For problem F, you have the added option of taking into account that there are input functions that only reads strings only up to a blank space or a newline. In C:

scanf("%s %d %d\n", name[item], &cost[item], &size[item]);

Note that the newline in the end is necessary so that the next call to this command does not read the previous line's newline character.

In C++:

cin >> name >> cost >> size;
item[currentItem] = new Item(name, cost, size);

In Java, the only available option is to read per line.

Parsing is a skill all programmers must grasp up to some extent (even those that deal with GUI need to handle text input now and then), and the more experience you have with different types of file input, the better prepared you'll be. My advice is to always test your parsing before working on the solution: make the parsing code then have the program output what it had parsed to ensure that you are getting the data correctly.

1 comment:

Chipi Buenafe said...

I would suggest that contestants (and their respective coaches) build a "template" for input parsing. This helps maximize contest time for "thinking the solution" rather than spending the time to "try and fix the input reading".
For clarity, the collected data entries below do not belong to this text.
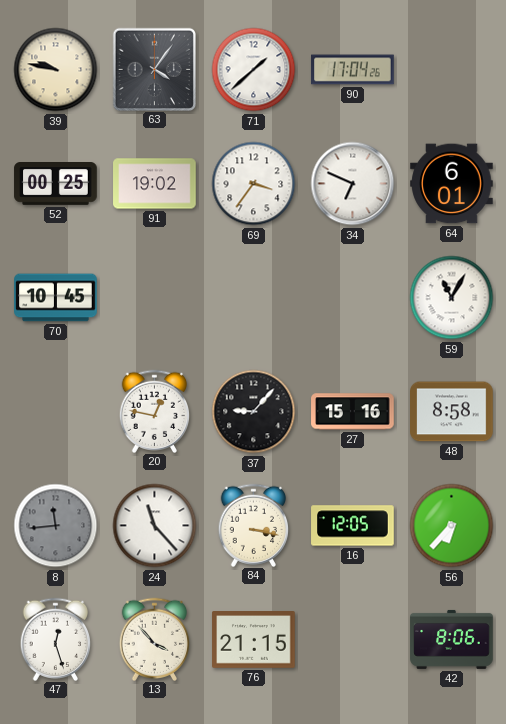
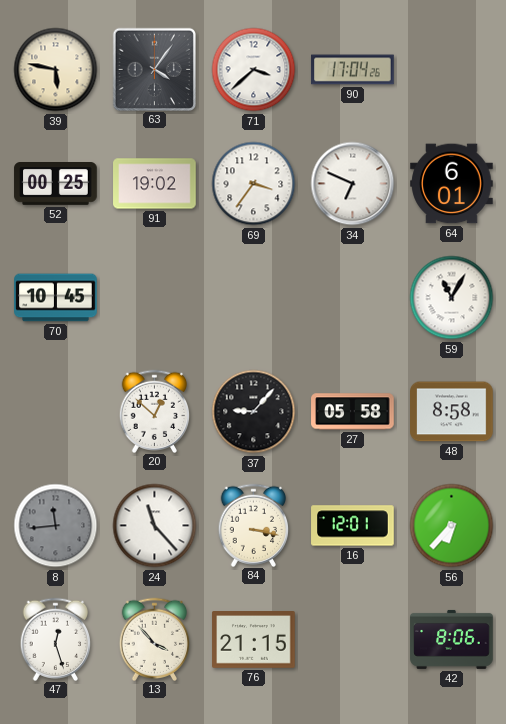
39: 9:47 -> 5:47
71: 1:38 -> 3:38
20: 12:47 -> 12:52
27: 15:16 -> 05:58
16: 12:05 -> 12:01
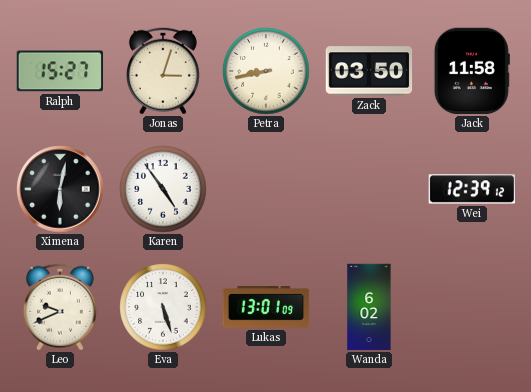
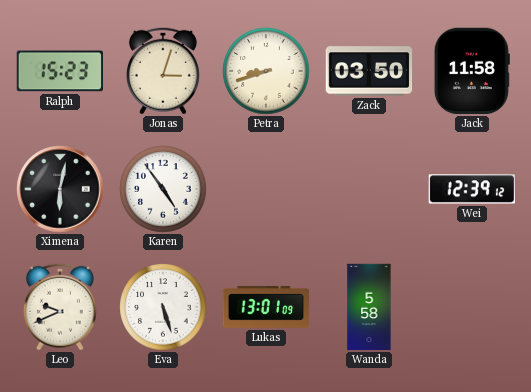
Ralph: 15:27 -> 15:23
Petra: 8:43 -> 8:42
Wanda: 6:02 -> 5:58
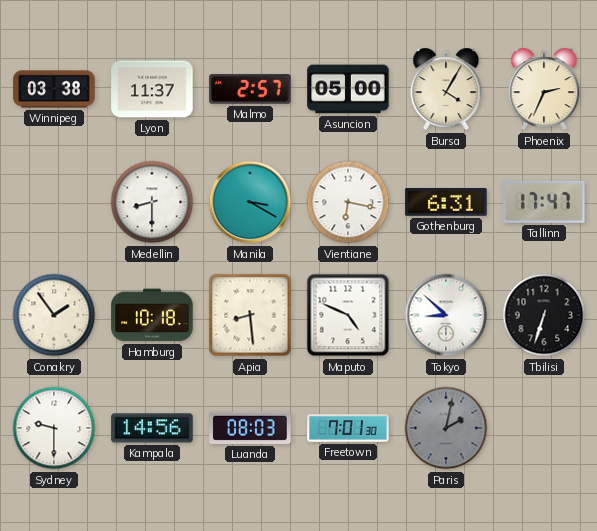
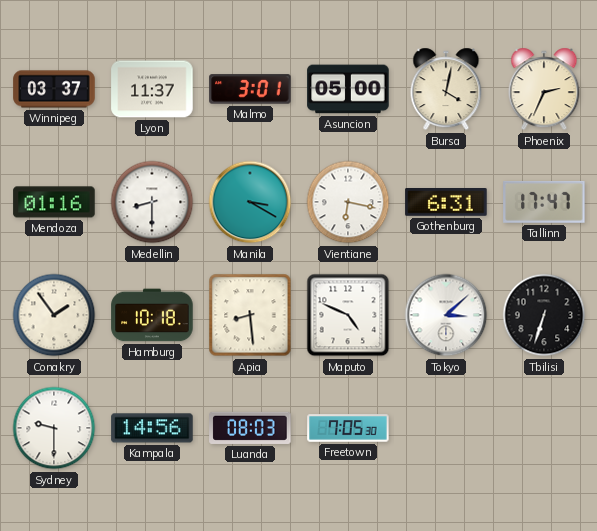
Winnipeg: 03:38 -> 03:37
Malmo: 2:57 -> 3:01
Bursa: 4:05 -> 4:02
Mendoza: none -> 01:16
Tokyo: 8:52 -> 3:08
Freetown: 7:01 -> 7:05
Paris: 2:02 -> none
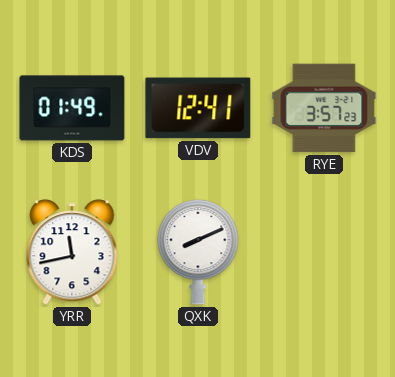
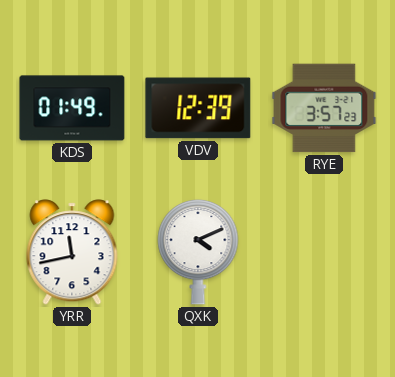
VDV: 12:41 -> 12:39
QXK: 8:11 -> 4:11
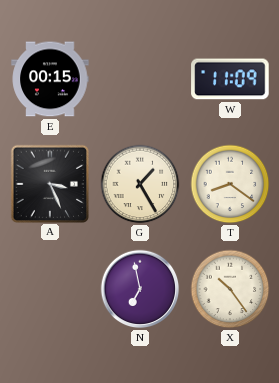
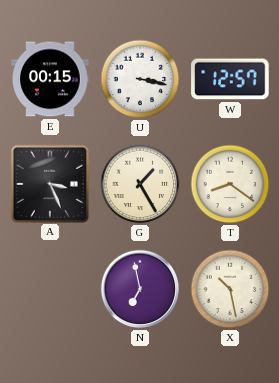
U: none -> 3:17
W: 11:09 -> 12:57
X: 10:24 -> 10:28
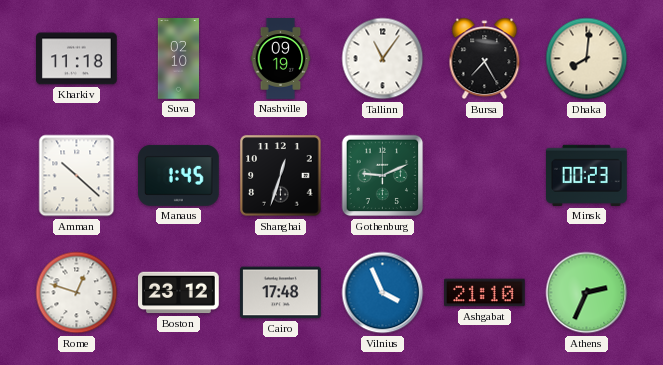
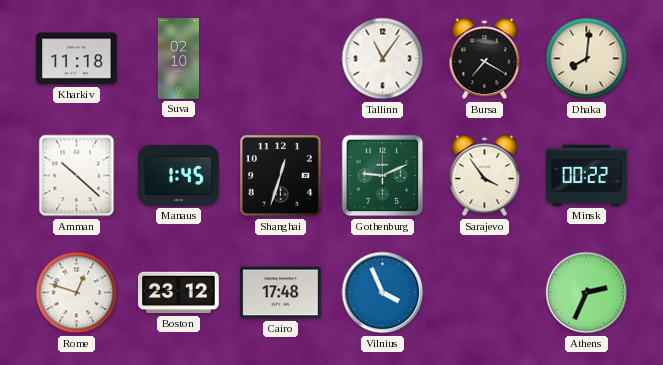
Nashville: 09:19 -> none
Bursa: 7:25 -> 7:20
Sarajevo: none -> 3:54
Minsk: 00:23 -> 00:22
Ashgabat: 21:10 -> none
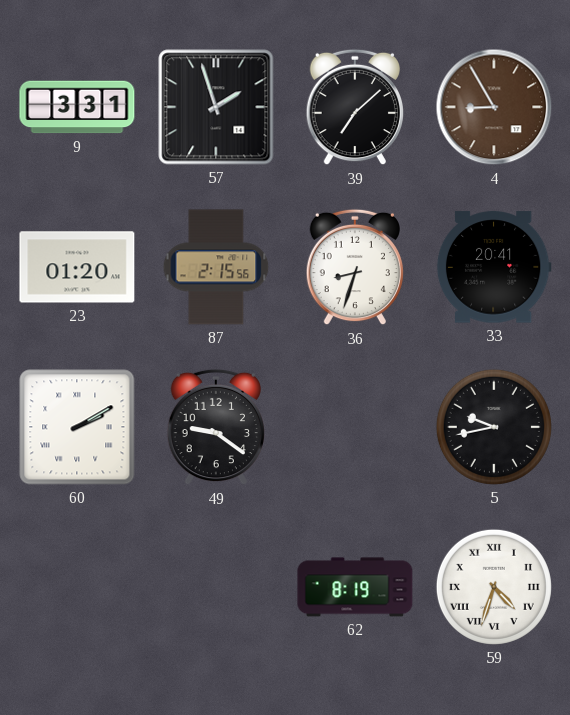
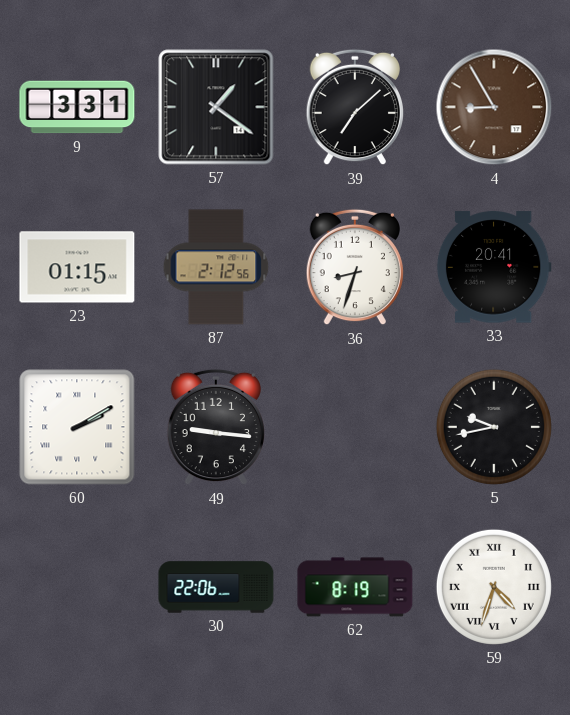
57: 1:57 -> 1:21
23: 01:20 -> 01:15
87: 2:15 -> 2:12
49: 9:21 -> 9:16
30: none -> 22:06
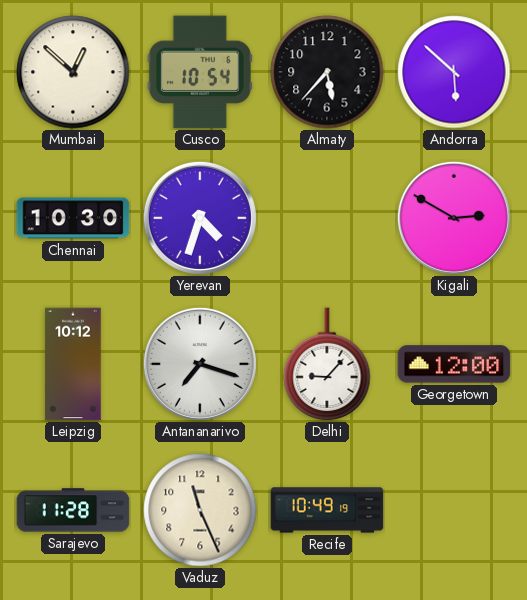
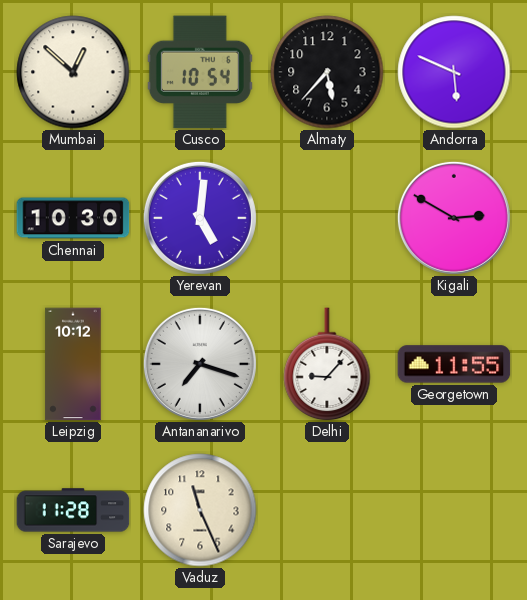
Andorra: 5:52 -> 5:49
Yerevan: 4:33 -> 5:01
Georgetown: 12:00 -> 11:55
Recife: 10:49 -> none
To those who have been my contemporaries back in the SEARCC ISC days, the input scheme introduced by the ACM has been quite challenge and indeed paradigm-shifting. When we started competing in the ACM in 2000, we really spent most of the time trying to parse the inputs correctly. Fortunately, at least for the UA&P ACM teams back then (in 2000 and 2001), we had one or two guys whose job is simply to code the input-reading logic into the solution. However, this puts the burden to one or two guys who will do the "thinking" portion for the contest.

At the world stage, each member should be a "thinking" member and that input-reading must be second nature by this time. Besides, the input-reading challenge is not a big deal once the "language barrier" is solved, as alluded by Mike Samson in this post.